Jornal que se propõe a defender a causa do povo não pode ser, de forma alguma, jornal neutro. Há de ser, forçosamente, jornal de opinião.  Edmundo Bittencourt, fundador do Correio da Manhã

Fundado em 1901, há 124 anos, o “Correio da Manhã” é (continua vivo e ativo) um dos maiores jornais do Brasil.

Em 1964, postando-se contra o governo do presidente João Goulart, o “Correio da Manhã” apoiou o golpe de Estado. Dois de seus editoriais, “Basta” e “Fora”, influenciaram parte dos brasileiros a apoiar a deposição de Jango.

Porém, ao contrário de outros jornais, como o “Jornal do Brasil”, “O Globo” e “Folha de S. Paulo” — que persistiram entusiasmados com a ditadura —, o “Correio da Manhã” desencantou-se rapidamente, nas primeiras semanas, com o governo dos generais.

Niomar Bittencourt foto Instalgram

A história do “Correio da Manhã” pode ser conferida na biografia “A Mulher que Enfrentou o Brasil — A Arte e a Coragem de Niomar Moniz Sodré Bittencourt” (Correio da Manhã, 238 páginas), de Ricardo Cota.

Espécie de Katharine Graham do Brasil, Niomar Bittencourt assumiu a direção do “Correio da Manhã” em 1963, em seguida à morte do marido, Paulo Bittencourt. Tinha 1,5m e, sobretudo, muita coragem. Seu lema era “a liberdade é um dogma”.

O editor-chefe do “Correio da Manhã” era Janio de Freitas, até hoje no batente, com mais de 90 anos, e o diretor-superintendente era Osvaldo Peralva. Paulo Francis era editor do caderno de cultura e Ruy Castro um de seus repórteres. (Janio de Freitas, um dos mais brilhantes jornalistas brasileiros, caiu fora do “Correio” quando Paulo Bittencourt morreu, em 1963, porque acreditava numa guinada do jornal à direita.)

Niomar Bittencourt com JK Foto Arquvio de Niomar
Niomar Moniz Sodré Bittencourt com o presidente Juscelino Kubitschek | Foto: Arquivo Niomar Bittencourt

Em 1968, com o AI-5, a ditadura prendeu Osvaldo Peralva.
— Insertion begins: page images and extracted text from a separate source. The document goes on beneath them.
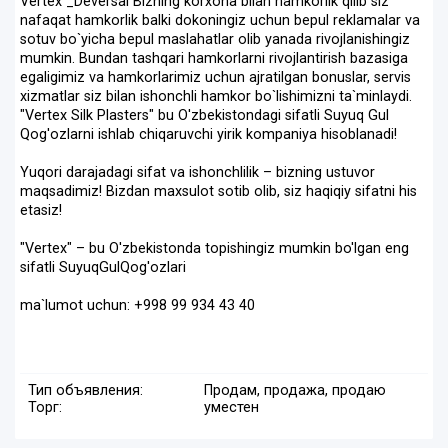
Vertex _Deversal Bizning korxona bilan hamkorlik qilib siz
nafaqat hamkorlik balki dokoningiz uchun bepul reklamalar va
sotuv bo`yicha bepul maslahatlar olib yanada rivojlanishingiz
mumkin. Bundan tashqari hamkorlarni rivojlantirish bazasiga
egaligimiz va hamkorlarimiz uchun ajratilgan bonuslar, servis
xizmatlar siz bilan ishonchli hamkor bo`lishimizni ta`minlaydi.
"Vertex Silk Plasters" bu O'zbekistondagi sifatli Suyuq Gul
Qog'ozlarni ishlab chiqaruvchi yirik kompaniya hisoblanadi!
⠀
Yuqori darajadagi sifat va ishonchlilik – bizning ustuvor
maqsadimiz! Bizdan maxsulot sotib olib, siz haqiqiy sifatni his
etasiz!
⠀
"Vertex" – bu O'zbekistonda topishingiz mumkin bo'lgan eng
sifatli SuyuqGulQog'ozlari ️
ma`lumot uchun: +998 99 934 43 40
Тип объявления:
Продам, продажа, продаю
Торг:
уместен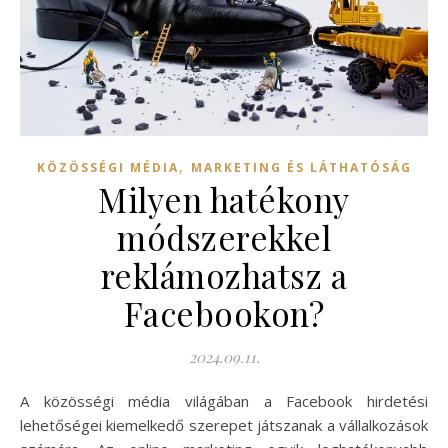
,
KÖZÖSSÉGI MÉDIA
MARKETING ÉS LÁTHATÓSÁG
Milyen hatékony
módszerekkel
reklámozhatsz a
Facebookon?
2024.09.11.
A közösségi média világában a Facebook hirdetési
lehetőségei kiemelkedő szerepet játszanak a vállalkozások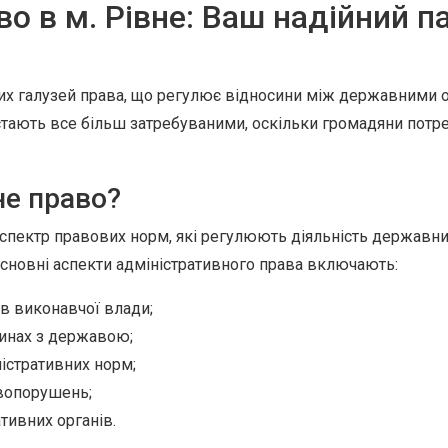
о в м. Рівне: Ваш надійний п
их галузей права, що регулює відносини між державними ор
 стають все більш затребуваними, оскільки громадяни пот
не право?
пектр правових норм, які регулюють діяльність державних 
Основні аспекти адміністративного права включають:
ів виконавчої влади;
синах з державою;
істративних норм;
авопорушень;
тивних органів.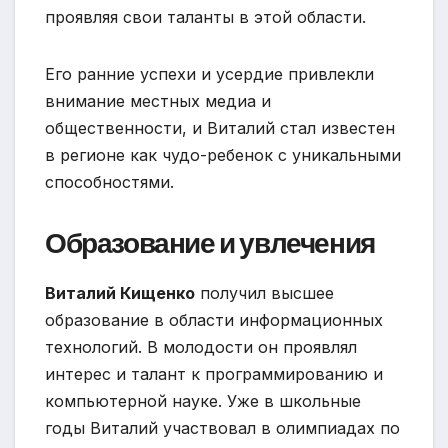
проявляя свои таланты в этой области.
Его ранние успехи и усердие привлекли
внимание местных медиа и
общественности, и Виталий стал известен
в регионе как чудо-ребенок с уникальными
способностями.
Образование и увлечения
Виталий Кищенко
получил высшее
образование в области информационных
технологий. В молодости он проявлял
интерес и талант к программированию и
компьютерной науке. Уже в школьные
годы Виталий участвовал в олимпиадах по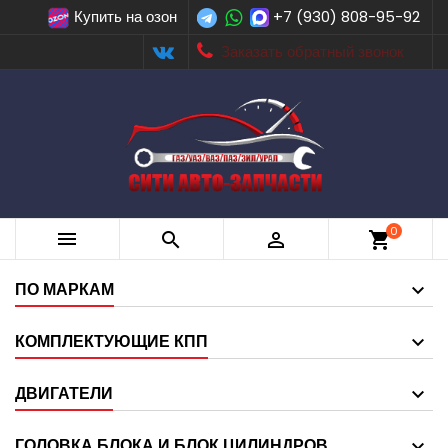
Купить на озон
+7 (930) 808-95-92
Заказать обратный звонок
0



shopping_cart
ПО МАРКАМ
КОМПЛЕКТУЮЩИЕ КПП
ДВИГАТЕЛИ
ГОЛОВКА БЛОКА И БЛОК ЦИЛИНДРОВ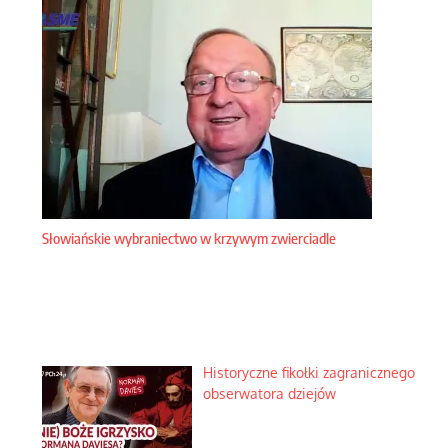
Słowiańskie wybraniectwo w krzywym zwierciadle
Historyczne fikołki zagranicznego
obserwatora dziejów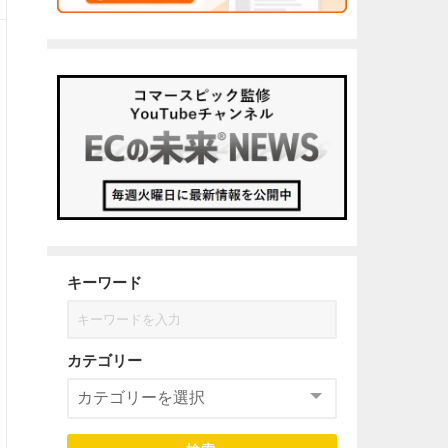
キーワード
カテゴリー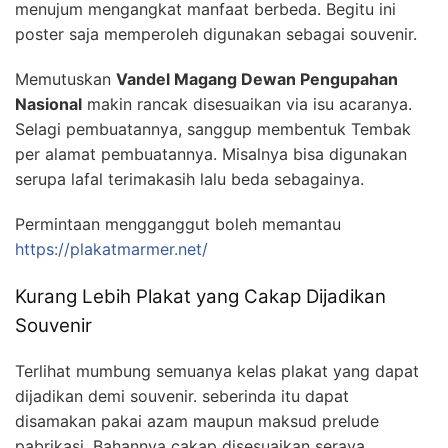
menujum mengangkat manfaat berbeda. Begitu ini
poster saja memperoleh digunakan sebagai souvenir.
Memutuskan
Vandel Magang Dewan Pengupahan
Nasional
makin rancak disesuaikan via isu acaranya.
Selagi pembuatannya, sanggup membentuk Tembak
per alamat pembuatannya. Misalnya bisa digunakan
serupa lafal terimakasih lalu beda sebagainya.
Permintaan mengganggut boleh memantau
https://plakatmarmer.net/
Kurang Lebih Plakat yang Cakap Dijadikan
Souvenir
Terlihat mumbung semuanya kelas plakat yang dapat
dijadikan demi souvenir. seberinda itu dapat
disamakan pakai azam maupun maksud prelude
pabrikasi. Bahannya cakap disesuaikan seraya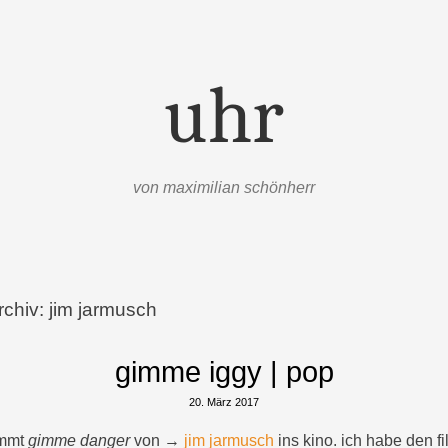
uhr
von maximilian schönherr
rchiv:
jim jarmusch
gimme iggy | pop
20. März 2017
ommt
gimme danger
von →
jim jarmusch
ins kino. ich habe den f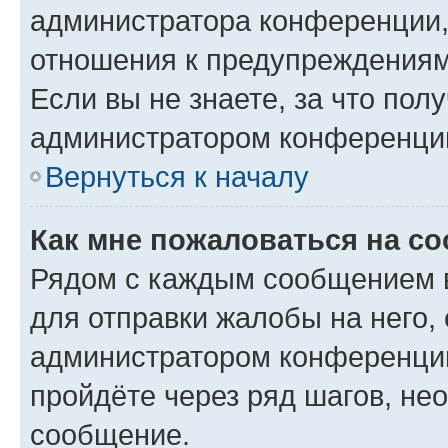
администратора конференции, 
отношения к предупреждениям
Если вы не знаете, за что по
администратором конференци
Вернуться к началу
Как мне пожаловаться на с
Рядом с каждым сообщением в
для отправки жалобы на него,
администратором конференции
пройдёте через ряд шагов, н
сообщение.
Desafiante, a pequena-gigante Niomar Bittencourt disse: “Por que não me prendem e estão levando só o Peralva?” Um dos militares contrapôs: “Não temos ordem”.

Como o “Correio da Manhã” havia se tornado uma referência crítica à ditadura, o governo do general-presidente Costa e Silva instalou censores na redação. Pressionados, os anunciantes caíram fora. A linha dura jogou até bomba no escritório da Agência do “Correio da Manhã”.

“Niomar percebeu de cara que” o golpe de Estado representava “a aniquilação” de sua “geração, que era muito mais progressista”, diz o neto Mauro Muniz Sodré.

Ricardo Cota foto Facebook
Ricardo Cota: biógrafo de Niomar Moniz Sodré Bittencourt | Foto: Facebook

“Uma semana depois [do golpe de 1964], já exigia a devolução do poder aos civis e eleições em 1965. Quanto entrei em março de 1967, o jornal era mais antiditadura do que nunca”, relata Ruy Castro.

Niomar Bittencourt e Carlos Lacerda cometeram, por assim dizer, “suicídio” político ao apoiarem a ditadura dos generais. Havia lugar para apoiar, porém não para participar do comando do governo — o que Lacerda não soube entender.

Provando que não estavam brincando, o governo militar prendeu Niomar Bittencourt. Ela ficou três meses na cadeia.

Niomar Bittencourt acabou tendo de arrendar o jornal. Quando o retomou, não havia mais salvação. O “Correio da Manhã”, um grande jornal, deixou de circular em 1974.

Niomar Bittencourt foi a pessoa crucial para a criação do Museu de Arte Moderna do Rio de Janeiro. Nelson Rockefeller lhe disse: “Não vejo ninguém no Brasil com as suas credenciais — amor à arte, conhecimento do meio, influência social e um jornal importante como o ‘Correio da Manhã’”.

Nascida em 1916, Niomar Bittencourt morreu em 2003, aos 87 anos.